The IPO on September 30, 2016, raised about $230 million after selling 14.87 million shares at a price of $16. This was the biggest VC-backed IPO of 2016 in the U.S. Analysts expected Nutanix's public offering would be delayed.

In May 2017, Nutanix partnered with IBM to create a series of datacenter hardware appliances using IBM Power Systems for business apps.

In March 2018, Nutanix announced the acquisition of Minjar, based in Bangalore and Netsil, a San Francisco-based cloud application monitoring startup. Later the same year, Nutanix acquired the DaaS startup Frame.

On March 28, 2018, Nutanix partnered with HYCU to develop data protection software built for hyper-converged infrastructure environments.

On June 1, 2019, Nutanix appointed Brian Stevens to its board of directors. In March 2020, Sohaib Abbasi joined the company's board of directors.
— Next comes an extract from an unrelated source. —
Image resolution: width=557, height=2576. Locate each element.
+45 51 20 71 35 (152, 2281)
Due to the COVID-19 pandemic, Nutanix announced a furlough impacting about 1,500 employees in April 2020. In June 2020, Nutanix added Virginia Gambale to its board of directors. In December, 2020, Pandey was replaced as Chief Executive by Rajiv Ramaswami, who had been the Chief Operating Officer at VMware. VMware filed a lawsuit, alleging a conflict of interest, but dropped the legal fight a year later.
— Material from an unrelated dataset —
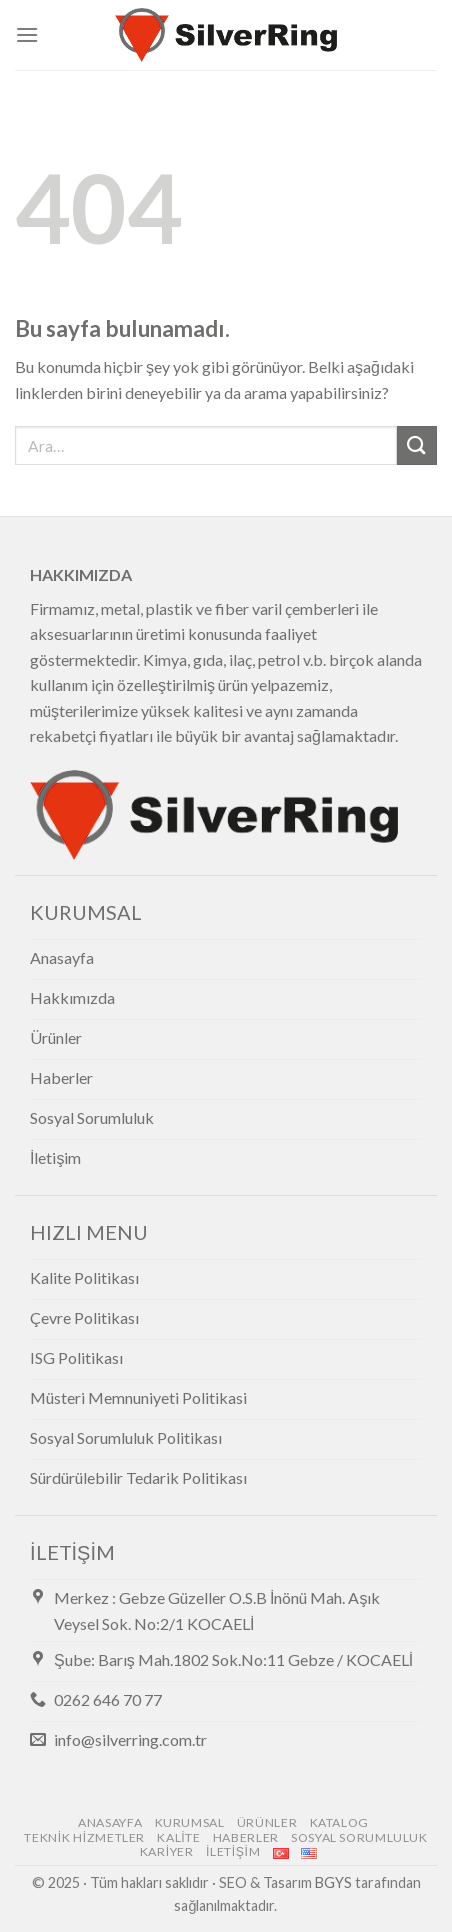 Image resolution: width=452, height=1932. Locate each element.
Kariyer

In 2021, the company transitioned from making hardware appliances to focusing on subscription software.

In 2022, MinIO alleged that Nutanix had been violating MinIO's free software license, and had done so for three years; with negotiations over the matter leading to no resolution, MinIO reported having revoked Nutanix's license. According to Adam Armstrong, writing for TechTarget.com, Nutanix "initially... deny[ied] any wrongdoing" but "walked that position back a week later", acknowledging it had "'discovered some inadvertent omissions in Nutanix Objects' open source attribution and notices required under the Apache 2.0 license,' and apologized for the oversight".

===Acquisitions===

| Date | Company | Description | References |
|---|---|---|---|
| August 2016 | PernixData | Software for virtualizing server-side flash memory and random-access memory |  |
| August 2016 | Calm.io | DevOps automation platform |  |
| March 2018 | Netsil | Cloud application monitoring startup |  |
| March 2018 | Minjar | The maker of Botmetric, a service for public clouds |  |
| August 2018 | MainFrame2 Inc. | Cloud-based Windows desktop and application delivery |  |
| December 2023 | D2iQ | Manage Kubernetes at scale easily |  |

==Operations==
Nutanix combines storage, computing, and virtualization. The company's software product families include Acropolis, Prism, NDB, Frame, and Files. In 2015, Nutanix was reported to have built a Linux KVM based hypervisor, called AHV (Acropolis HyperVisor) in order to make managing computer infrastructure easier.

Nutanix marketed its products as "hyper-converged infrastructure" (HCI). In 2020, the company shifted to a subscription business model. HCI combines compute, storage, virtualization, and networking into a single, unified platform. This foundational layer can be deployed on physical hardware in a data center, within a cloud-managed MSP environment, or directly in public clouds like AWS and Azure.

The Nutanix portfolio is centered around the Nutanix Cloud Platform (NCP), which is designed to provide a consistent cloud operating model for all applications, whether they are on-premises or in public clouds. The platform aims to simplify hybrid multicloud environments, making them more cost-effective and manageable from a single interface.